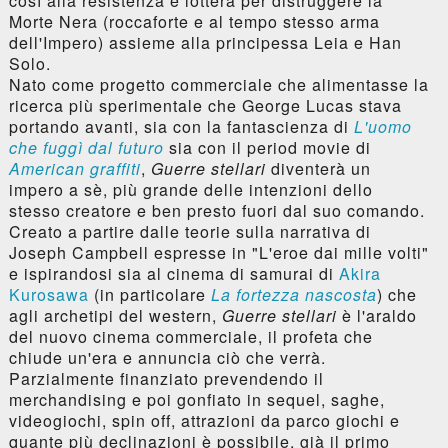
così alla resistenza e lotterà per distruggere la
Morte Nera (roccaforte e al tempo stesso arma
dell'Impero) assieme alla principessa Leia e Han
Solo.
Nato come progetto commerciale che alimentasse la
ricerca più sperimentale che George Lucas stava
portando avanti, sia con la fantascienza di
L'uomo
che fuggì dal futuro
sia con il period movie di
American graffiti
,
Guerre stellari
diventerà un
impero a sè, più grande delle intenzioni dello
stesso creatore e ben presto fuori dal suo comando.
Creato a partire dalle teorie sulla narrativa di
Joseph Campbell espresse in "L'eroe dai mille volti"
e ispirandosi sia al cinema di samurai di
Akira
Kurosawa
(in particolare
La fortezza nascosta
) che
agli archetipi del western,
Guerre stellari
è l'araldo
del nuovo cinema commerciale, il profeta che
chiude un'era e annuncia ciò che verrà.
Parzialmente finanziato prevendendo il
merchandising e poi gonfiato in sequel, saghe,
videogiochi, spin off, attrazioni da parco giochi e
quante più declinazioni è possibile, già il primo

···

> TASK TO COMPLETE
The lines from the one with "sia con il period movie di" through the final line of the data are to be reproduced exactly, both included, with no other lines.

> FINISHED EXERCISE
sia con il period movie di
American graffiti
,
Guerre stellari
diventerà un
impero a sè, più grande delle intenzioni dello
stesso creatore e ben presto fuori dal suo comando.
Creato a partire dalle teorie sulla narrativa di
Joseph Campbell espresse in "L'eroe dai mille volti"
e ispirandosi sia al cinema di samurai di
Akira
Kurosawa
(in particolare
La fortezza nascosta
) che
agli archetipi del western,
Guerre stellari
è l'araldo
del nuovo cinema commerciale, il profeta che
chiude un'era e annuncia ciò che verrà.
Parzialmente finanziato prevendendo il
merchandising e poi gonfiato in sequel, saghe,
videogiochi, spin off, attrazioni da parco giochi e
quante più declinazioni è possibile, già il primo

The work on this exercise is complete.